Bring back every record exactly, except for the pictures, which stay out.

Start of Block

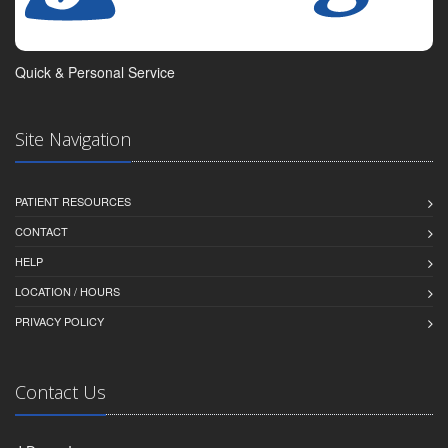
Quick & Personal Service
Site Navigation
PATIENT RESOURCES
CONTACT
HELP
LOCATION / HOURS
PRIVACY POLICY
Contact Us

End of Block

Solution =>
Quick & Personal Service
Site Navigation
PATIENT RESOURCES
CONTACT
HELP
LOCATION / HOURS
PRIVACY POLICY
Contact Us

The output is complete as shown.